128 minutes | MPAA rating: R

A killer with autism.

How has it taken Hollywood this long to glom onto such an awesome concept?

Consider: An efficient, ruthless assassin whose Asperger-ish condition guarantees that he won’t empathize with his targets no matter how much they beg. A stoic largely immune to crippling emotions like guilt, fear and panic. A wrecking machine who can pass for civil but at heart cannot create lasting attachments. An obsessive who, once he’s started a job, is driven to finish it.

I’d pay to see that movie.

Unfortunately, that movie isn’t “The Accountant.”

Oh, Ben Affleck’s latest makes noises like it’s heading that direction before deteriorating into silliness and mayhem. But the pieces never add up.

Affleck plays Christian Wolff, a CPA with an office in a south Chicago strip mall and a roster of mom-and-pop clients.
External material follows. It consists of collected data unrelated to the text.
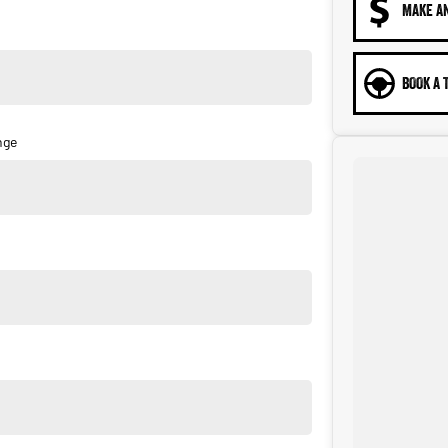
MAKE A
BOOK A 
nge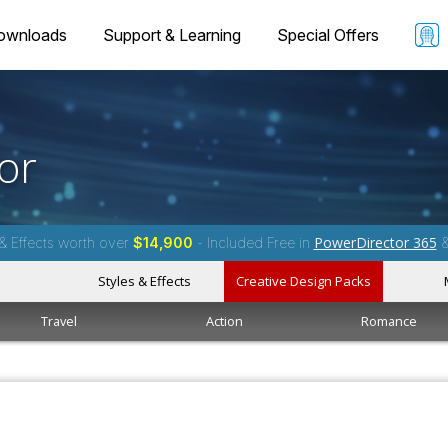
ownloads
Support & Learning
Special Offers
or
PowerDirector 365
& Effects worth over
$14,900
- Included Free in
Styles & Effects
Creative Design Packs
Travel
Action
Romance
But that’s only his cover.

In reality Christian is a mathematical savant and emotional cipher whose clients include drug cartels, mobsters, international arms dealers and other nasty folk. Whenever these crooks suspect that someone has been pilfering cash or cooking the books, they call in Christian to do a little forensic sleuthing.

With a mind like a mainframe computer, he always finds the culprit — who usually ends up in a landfill.

It’s dangerous work but pays well. In a rented storage facility Christian keeps an Airstream trailer packed with cash, weapons and authentic Renoir and Pollack canvases (which he has accepted from grateful clients in lieu of cash).

And as flashbacks reveal, he’s also deadly, having been trained by his military father in martial arts, ordnance, sniping and other skills that might be useful for a kid who is always being bullied.

The plot is set in motion when Christian is called in to audit a robotics firm where a lowly bean counter (Anna Kendrick) has stumbled across a bookkeeping anomaly. What our man finds puts both Christian and his gal pal in the crosshairs of an international criminal conspiracy. (more…)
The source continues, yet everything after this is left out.